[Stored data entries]
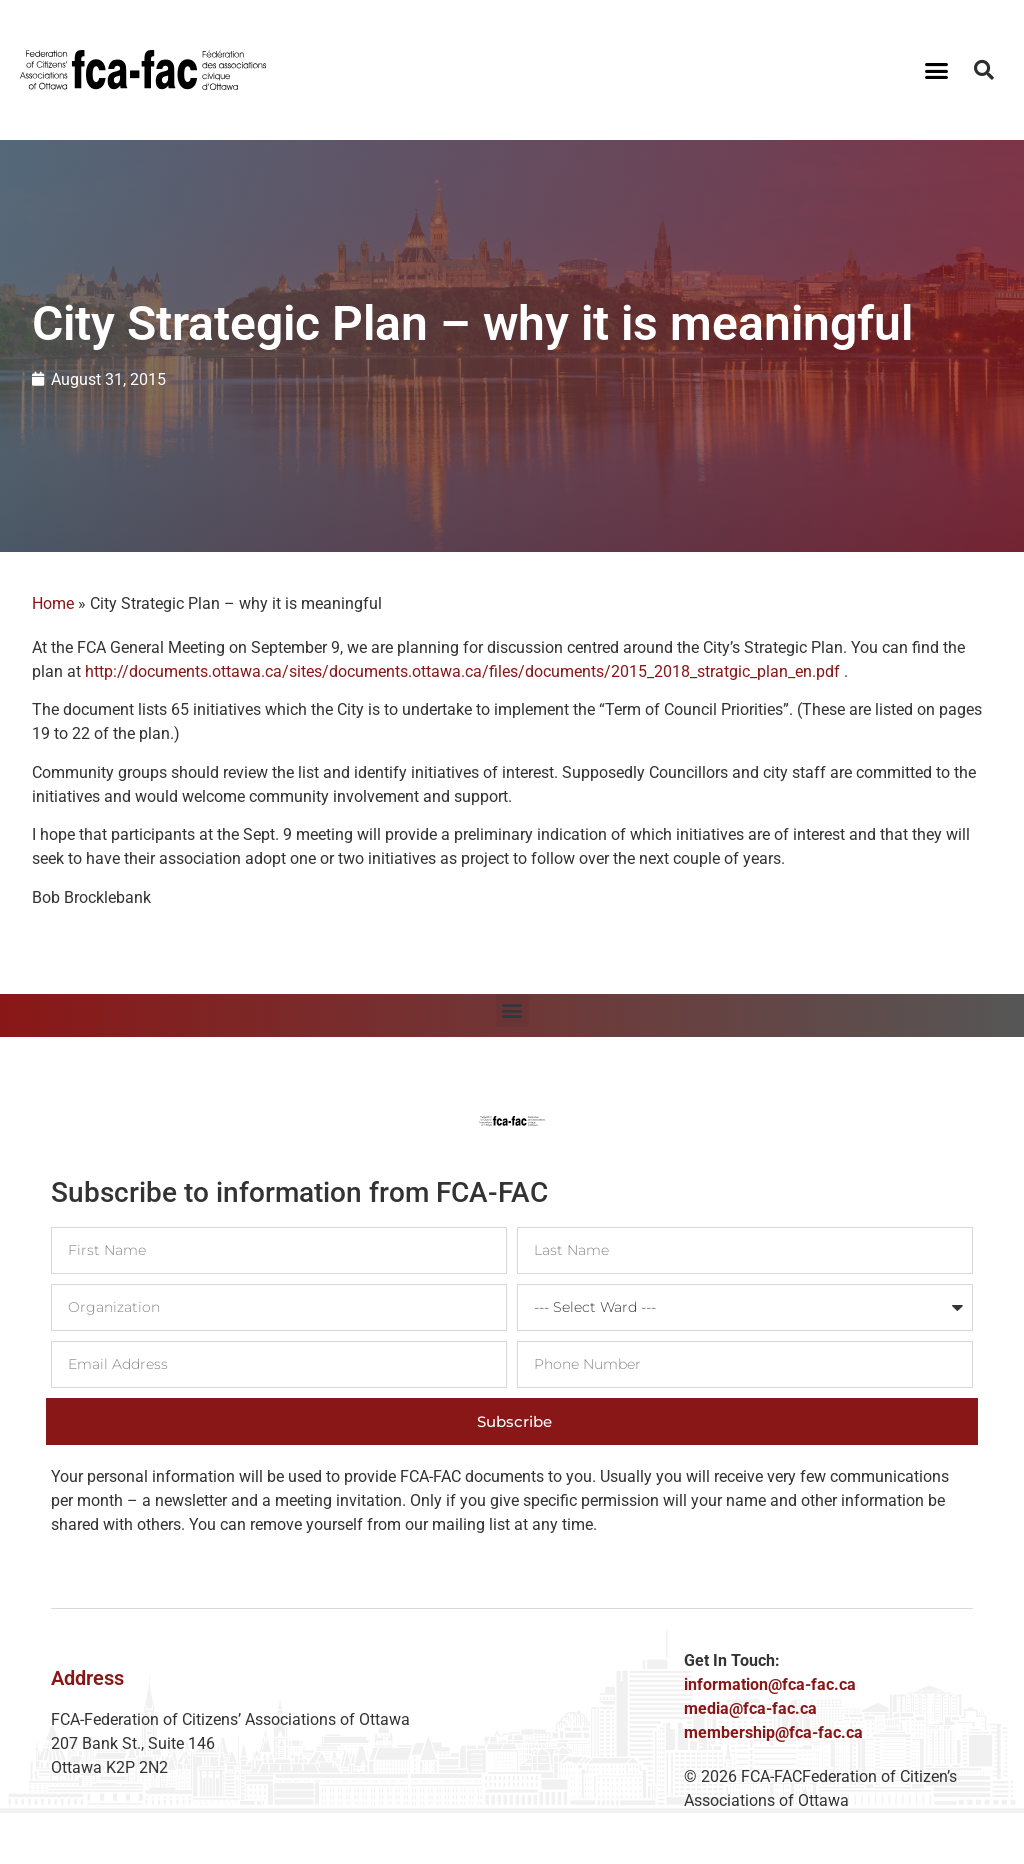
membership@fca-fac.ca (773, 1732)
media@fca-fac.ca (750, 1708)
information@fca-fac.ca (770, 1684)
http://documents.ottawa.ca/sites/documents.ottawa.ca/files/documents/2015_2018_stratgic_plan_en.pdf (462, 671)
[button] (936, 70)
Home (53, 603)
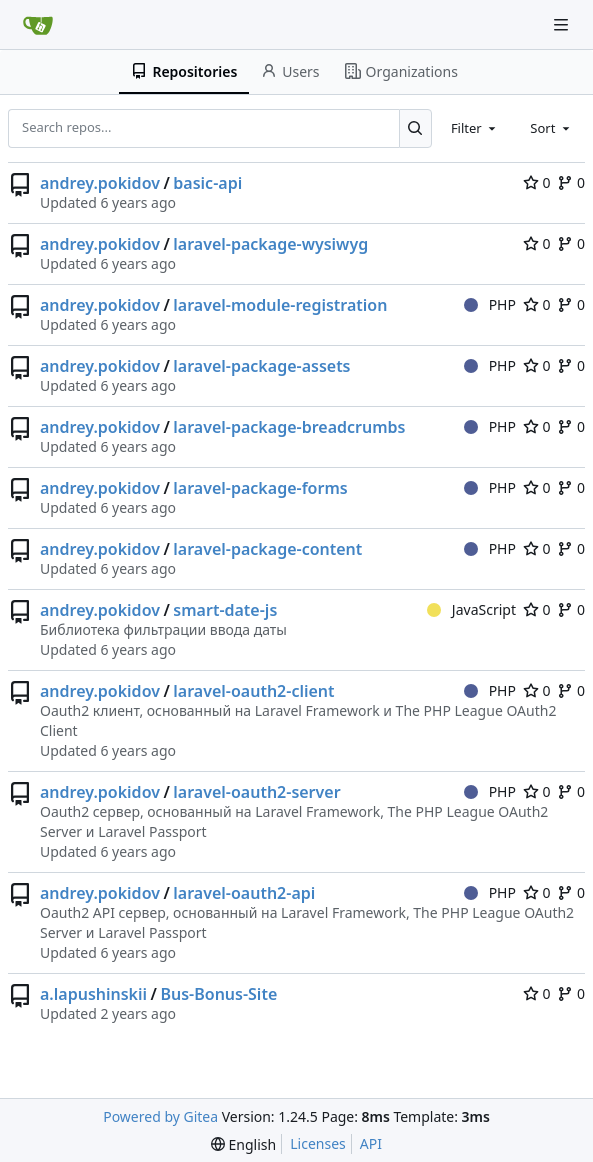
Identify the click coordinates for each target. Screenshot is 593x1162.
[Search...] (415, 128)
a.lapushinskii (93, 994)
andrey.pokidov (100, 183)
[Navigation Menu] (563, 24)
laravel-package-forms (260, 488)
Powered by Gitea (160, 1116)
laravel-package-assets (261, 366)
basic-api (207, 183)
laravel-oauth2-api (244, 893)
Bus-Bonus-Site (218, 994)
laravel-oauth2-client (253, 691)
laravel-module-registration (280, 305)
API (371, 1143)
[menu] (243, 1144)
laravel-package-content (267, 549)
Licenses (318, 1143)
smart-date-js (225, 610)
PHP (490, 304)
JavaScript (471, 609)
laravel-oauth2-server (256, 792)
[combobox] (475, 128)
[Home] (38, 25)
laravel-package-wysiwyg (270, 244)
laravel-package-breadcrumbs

_Task to complete_.
Retype exactly, and only, the lines that run from the one with "laravel-oauth2-api (244, 893)" through the final line of the entries.

_Response to this task_.
laravel-oauth2-api (244, 893)
Bus-Bonus-Site (218, 994)
laravel-oauth2-client (253, 691)
laravel-module-registration (280, 305)
API (371, 1143)
[menu] (243, 1144)
laravel-package-content (267, 549)
Licenses (318, 1143)
smart-date-js (225, 610)
PHP (490, 304)
JavaScript (471, 609)
laravel-oauth2-server (256, 792)
[combobox] (475, 128)
[Home] (38, 25)
laravel-package-wysiwyg (270, 244)
laravel-package-breadcrumbs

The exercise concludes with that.